--- To do ---
Omit all pictures, then repeat the listing exactly.
----------
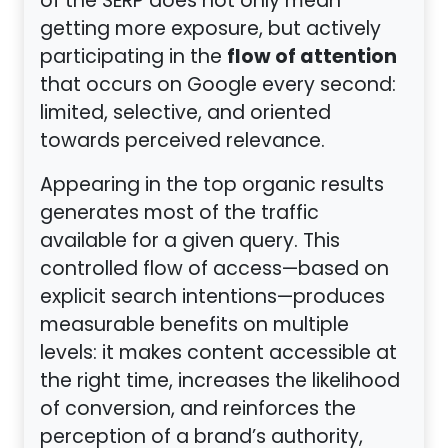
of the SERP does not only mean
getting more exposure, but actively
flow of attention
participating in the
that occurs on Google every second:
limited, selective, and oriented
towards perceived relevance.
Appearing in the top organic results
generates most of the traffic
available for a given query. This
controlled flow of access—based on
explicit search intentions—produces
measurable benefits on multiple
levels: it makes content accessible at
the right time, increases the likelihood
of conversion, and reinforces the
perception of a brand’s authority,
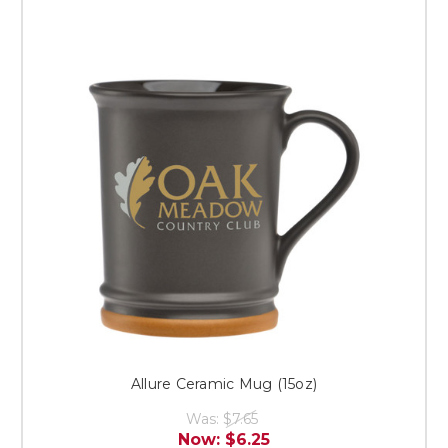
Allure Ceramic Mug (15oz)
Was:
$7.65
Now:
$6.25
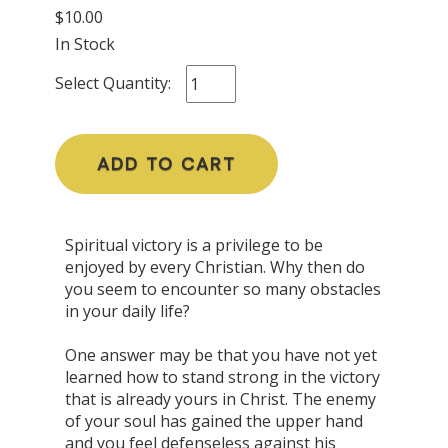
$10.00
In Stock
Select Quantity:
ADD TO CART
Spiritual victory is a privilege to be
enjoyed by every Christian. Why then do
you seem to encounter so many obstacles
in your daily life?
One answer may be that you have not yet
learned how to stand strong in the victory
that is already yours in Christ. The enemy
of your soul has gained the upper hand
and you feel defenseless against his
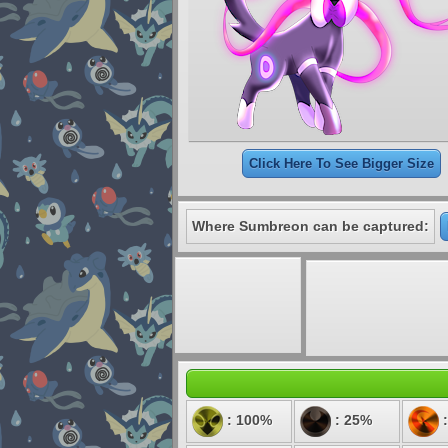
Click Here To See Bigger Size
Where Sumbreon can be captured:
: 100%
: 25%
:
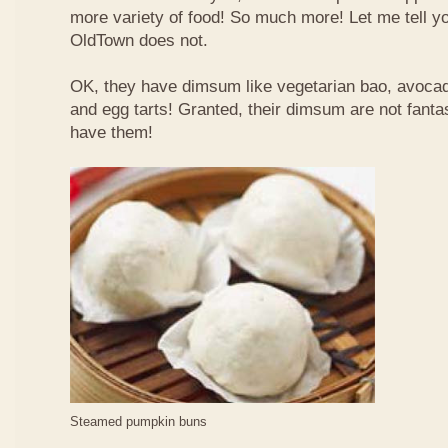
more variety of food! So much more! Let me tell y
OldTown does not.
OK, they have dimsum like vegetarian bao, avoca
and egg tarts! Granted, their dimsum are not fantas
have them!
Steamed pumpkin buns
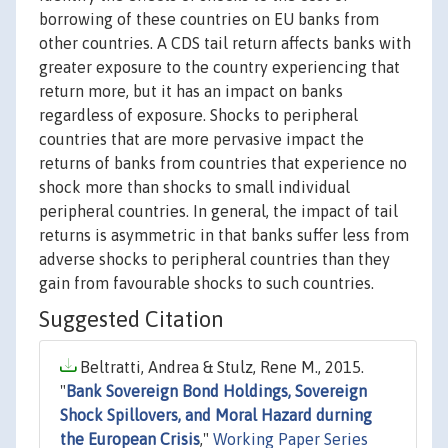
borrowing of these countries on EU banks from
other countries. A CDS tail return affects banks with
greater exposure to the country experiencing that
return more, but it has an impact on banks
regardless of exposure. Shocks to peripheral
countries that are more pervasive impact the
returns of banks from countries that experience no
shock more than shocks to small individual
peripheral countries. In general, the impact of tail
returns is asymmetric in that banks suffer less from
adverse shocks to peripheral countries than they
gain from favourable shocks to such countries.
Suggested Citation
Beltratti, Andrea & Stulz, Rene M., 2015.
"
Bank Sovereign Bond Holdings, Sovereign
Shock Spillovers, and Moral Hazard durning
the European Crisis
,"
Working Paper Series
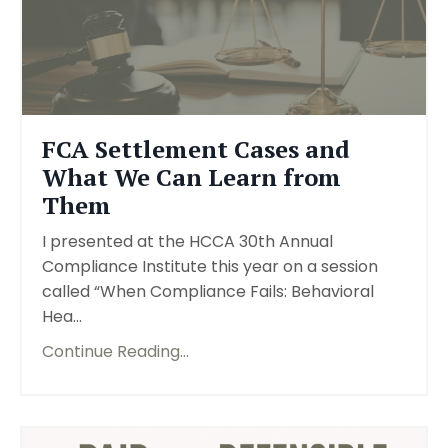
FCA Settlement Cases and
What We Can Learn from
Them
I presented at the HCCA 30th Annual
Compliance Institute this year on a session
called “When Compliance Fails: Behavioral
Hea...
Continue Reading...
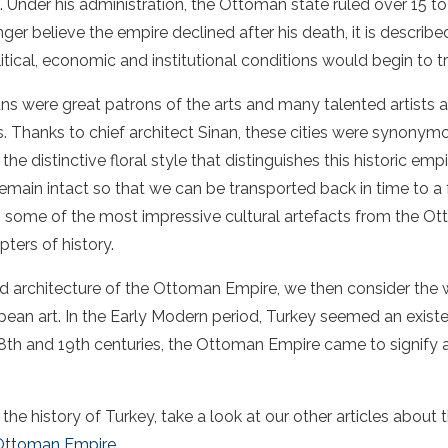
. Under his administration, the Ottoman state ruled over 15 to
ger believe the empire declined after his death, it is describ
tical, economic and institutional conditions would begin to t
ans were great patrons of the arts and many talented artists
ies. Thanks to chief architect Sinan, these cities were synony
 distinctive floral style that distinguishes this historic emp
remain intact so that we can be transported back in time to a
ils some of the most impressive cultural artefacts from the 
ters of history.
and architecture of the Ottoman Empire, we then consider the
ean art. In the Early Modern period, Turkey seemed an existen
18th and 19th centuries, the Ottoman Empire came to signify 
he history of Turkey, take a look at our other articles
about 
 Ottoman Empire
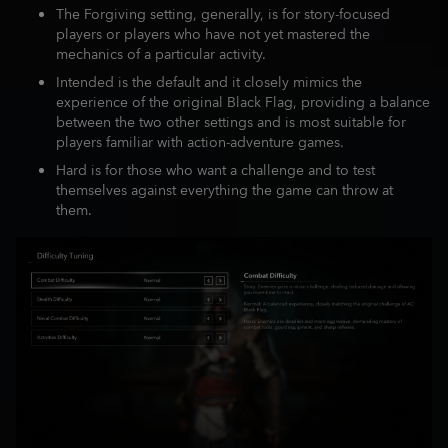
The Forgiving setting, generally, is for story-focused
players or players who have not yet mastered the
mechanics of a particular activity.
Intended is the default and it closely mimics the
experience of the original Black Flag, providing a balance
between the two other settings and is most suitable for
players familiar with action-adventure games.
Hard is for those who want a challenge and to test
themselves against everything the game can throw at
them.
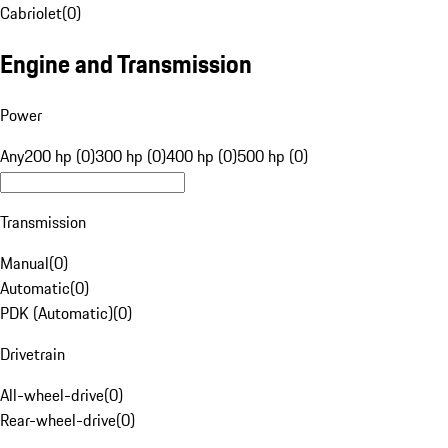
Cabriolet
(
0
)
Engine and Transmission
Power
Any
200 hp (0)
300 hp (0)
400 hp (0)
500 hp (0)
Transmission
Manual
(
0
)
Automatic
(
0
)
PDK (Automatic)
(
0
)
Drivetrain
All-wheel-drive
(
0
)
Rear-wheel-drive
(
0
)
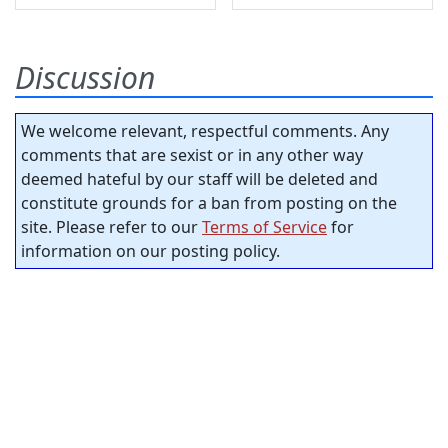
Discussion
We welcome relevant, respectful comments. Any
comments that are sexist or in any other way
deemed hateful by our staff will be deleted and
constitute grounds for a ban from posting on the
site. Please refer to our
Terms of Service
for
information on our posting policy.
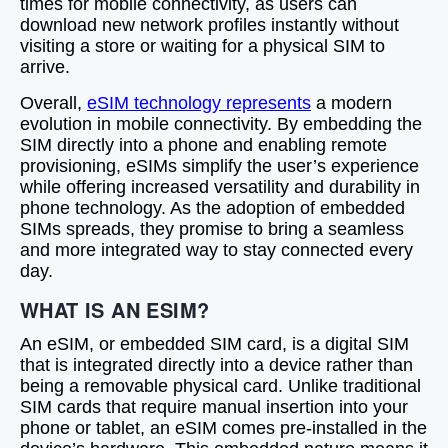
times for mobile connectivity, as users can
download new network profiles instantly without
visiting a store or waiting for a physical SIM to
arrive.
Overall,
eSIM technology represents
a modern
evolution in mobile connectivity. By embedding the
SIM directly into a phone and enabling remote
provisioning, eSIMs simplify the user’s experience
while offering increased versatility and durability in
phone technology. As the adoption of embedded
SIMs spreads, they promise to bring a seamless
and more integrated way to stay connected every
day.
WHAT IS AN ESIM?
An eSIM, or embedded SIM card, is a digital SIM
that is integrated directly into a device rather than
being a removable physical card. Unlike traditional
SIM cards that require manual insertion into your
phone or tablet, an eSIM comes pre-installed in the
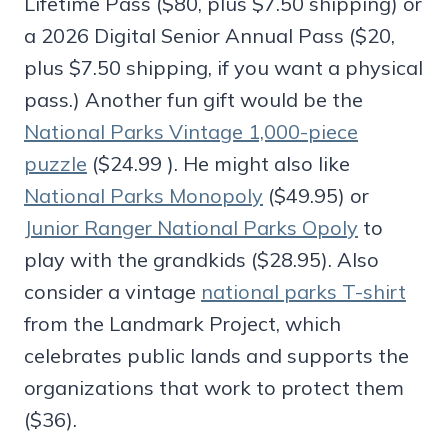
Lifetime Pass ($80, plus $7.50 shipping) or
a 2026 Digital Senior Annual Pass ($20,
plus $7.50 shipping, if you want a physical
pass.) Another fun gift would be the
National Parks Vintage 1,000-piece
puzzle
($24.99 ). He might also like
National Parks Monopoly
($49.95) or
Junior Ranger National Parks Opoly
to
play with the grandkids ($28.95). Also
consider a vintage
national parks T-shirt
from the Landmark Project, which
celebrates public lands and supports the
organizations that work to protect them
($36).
----------
--- Output below ---
of the SERP does not only mean
getting more exposure, but actively
flow of attention
participating in the
that occurs on Google every second:
limited, selective, and oriented
towards perceived relevance.
Appearing in the top organic results
generates most of the traffic
available for a given query. This
controlled flow of access—based on
explicit search intentions—produces
measurable benefits on multiple
levels: it makes content accessible at
the right time, increases the likelihood
of conversion, and reinforces the
perception of a brand’s authority,
Allure Ceramic Mug (15oz)
Was:
$7.65
Now:
$6.25
$10.00
In Stock
Select Quantity:
ADD TO CART
Spiritual victory is a privilege to be
enjoyed by every Christian. Why then do
you seem to encounter so many obstacles
in your daily life?
One answer may be that you have not yet
learned how to stand strong in the victory
that is already yours in Christ. The enemy
of your soul has gained the upper hand
and you feel defenseless against his
Click Here To See Bigger Size
Where Sumbreon can be captured:
: 100%
: 25%
:
more variety of food! So much more! Let me tell y
OldTown does not.
OK, they have dimsum like vegetarian bao, avoca
and egg tarts! Granted, their dimsum are not fantas
have them!
Steamed pumpkin buns
borrowing of these countries on EU banks from
other countries. A CDS tail return affects banks with
greater exposure to the country experiencing that
return more, but it has an impact on banks
regardless of exposure. Shocks to peripheral
countries that are more pervasive impact the
returns of banks from countries that experience no
shock more than shocks to small individual
peripheral countries. In general, the impact of tail
returns is asymmetric in that banks suffer less from
adverse shocks to peripheral countries than they
gain from favourable shocks to such countries.
Suggested Citation
Beltratti, Andrea & Stulz, Rene M., 2015.
"
Bank Sovereign Bond Holdings, Sovereign
Shock Spillovers, and Moral Hazard durning
the European Crisis
,"
Working Paper Series
FCA Settlement Cases and
What We Can Learn from
Them
I presented at the HCCA 30th Annual
Compliance Institute this year on a session
called “When Compliance Fails: Behavioral
Hea...
Continue Reading...
. Under his administration, the Ottoman state ruled over 15 to
ger believe the empire declined after his death, it is describ
tical, economic and institutional conditions would begin to t
ans were great patrons of the arts and many talented artists
ies. Thanks to chief architect Sinan, these cities were synony
 distinctive floral style that distinguishes this historic emp
remain intact so that we can be transported back in time to a
ils some of the most impressive cultural artefacts from the 
ters of history.
and architecture of the Ottoman Empire, we then consider the
ean art. In the Early Modern period, Turkey seemed an existen
18th and 19th centuries, the Ottoman Empire came to signify 
he history of Turkey, take a look at our other articles
about 
 Ottoman Empire
The Forgiving setting, generally, is for story-focused
players or players who have not yet mastered the
mechanics of a particular activity.
Intended is the default and it closely mimics the
experience of the original Black Flag, providing a balance
between the two other settings and is most suitable for
players familiar with action-adventure games.
Hard is for those who want a challenge and to test
themselves against everything the game can throw at
them.
Cabriolet
(
0
)
Engine and Transmission
Power
Any
200 hp (0)
300 hp (0)
400 hp (0)
500 hp (0)
Transmission
Manual
(
0
)
Automatic
(
0
)
PDK (Automatic)
(
0
)
Drivetrain
All-wheel-drive
(
0
)
Rear-wheel-drive
(
0
)
Discussion
We welcome relevant, respectful comments. Any
comments that are sexist or in any other way
deemed hateful by our staff will be deleted and
constitute grounds for a ban from posting on the
site. Please refer to our
Terms of Service
for
information on our posting policy.
times for mobile connectivity, as users can
download new network profiles instantly without
visiting a store or waiting for a physical SIM to
arrive.
Overall,
eSIM technology represents
a modern
evolution in mobile connectivity. By embedding the
SIM directly into a phone and enabling remote
provisioning, eSIMs simplify the user’s experience
while offering increased versatility and durability in
phone technology. As the adoption of embedded
SIMs spreads, they promise to bring a seamless
and more integrated way to stay connected every
day.
WHAT IS AN ESIM?
An eSIM, or embedded SIM card, is a digital SIM
that is integrated directly into a device rather than
being a removable physical card. Unlike traditional
SIM cards that require manual insertion into your
phone or tablet, an eSIM comes pre-installed in the
Lifetime Pass ($80, plus $7.50 shipping) or
a 2026 Digital Senior Annual Pass ($20,
plus $7.50 shipping, if you want a physical
pass.) Another fun gift would be the
National Parks Vintage 1,000-piece
puzzle
($24.99 ). He might also like
National Parks Monopoly
($49.95) or
Junior Ranger National Parks Opoly
to
play with the grandkids ($28.95). Also
consider a vintage
national parks T-shirt
from the Landmark Project, which
celebrates public lands and supports the
organizations that work to protect them
($36).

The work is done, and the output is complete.